Not a big deal as long as I'm paying attention and ignore the request. But was just wondering if there's something I don't know about.


----------



## CvilleUber (Aug 29, 2016)

My guess is that it was a non-surge request, right before the surge started and the request has bounced around a few drivers, who keep declining, meanwhile, the surge keeps growing (never, ever, accept a non-surge at 1:30am, no matter where you are!).


----------



## cratter (Sep 16, 2017)

No, it's in the middle of a surge. The whole town at about a 6x and lasts for half or so.... I ignore the non surge and get a surge request a second later from the same downtown pickup spots. Definitely not a fake surge.

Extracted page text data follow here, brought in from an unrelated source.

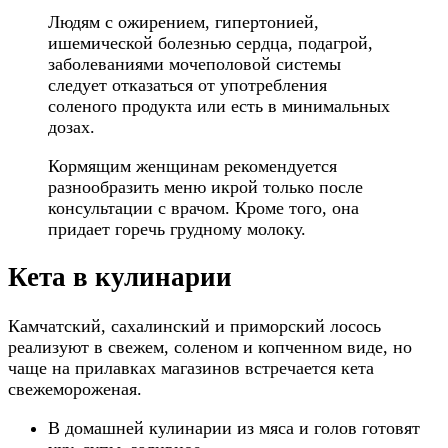
Людям с ожирением, гипертонией,
ишемической болезнью сердца, подагрой,
заболеваниями мочеполовой системы
следует отказаться от употребления
соленого продукта или есть в минимальных
дозах.
Кормящим женщинам рекомендуется
разнообразить меню икрой только после
консультации с врачом. Кроме того, она
придает горечь грудному молоку.
Кета в кулинарии
Камчатский, сахалинский и приморский лосось
реализуют в свежем, соленом и копченном виде, но
чаще на прилавках магазинов встречается кета
свежемороженая.
В домашней кулинарии из мяса и голов готовят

I wonder if there's a guy in town who opens the app and requests a price before the surge and leaves his app and phone open (or a specialized app does it) and then requests later when its surging and the bar is closing...ive heard the price is only good for like five minutes supposedly. Might not be true in all areas though...


----------



## Bpr2 (Feb 21, 2017)

cratter said:


> No, it's in the middle of a surge. The whole town at about a 6x and lasts for half or so.... I ignore the non surge and get a surge request a second later from the same downtown pickup spots. Definitely not a fake surge.
> 
> I wonder if there's a guy in town who opens the app and requests a price before the surge and leaves his app and phone open (or a specialized app does it) and then requests later when its surging and the bar is closing...ive heard the price is only good for like five minutes supposedly. Might not be true in all areas though...


It's probably a scheduled ride. People do it to avoid surge pricing. They order at a time with no surge and bam, that's the price they pay.
Was hit with this in a 3.0-3.5 area and no surge multiplier was on the request but thought it was a bug. Soooo picked up royal highness and it turned out to be a 30-40 minute trip and I was all happy. Got done and checked the amount. No surge multiplier. Emailed uber&#8230; "due to it being a scheduled ride, pax doesn't have to pay the surge in that area at the time of pick up&#8230;"


----------



## jaystonepk (Oct 30, 2017)

Do scheduled rides apply to airport pickups? I had the exact scenario play out in Buffalo when 3 planes landed simultaneously, causing the whole airport to surge to 2.5. I got 4 non-surge requests in a row and ignored them all as I was smack in the middle of the surge zone.


----------



## Bpr2 (Feb 21, 2017)

jaystonepk said:


> Do scheduled rides apply to airport pickups? I had the exact scenario play out in Buffalo when 3 planes landed simultaneously, causing the whole airport to surge to 2.5. I got 4 non-surge requests in a row and ignored them all as I was smack in the middle of the surge zone.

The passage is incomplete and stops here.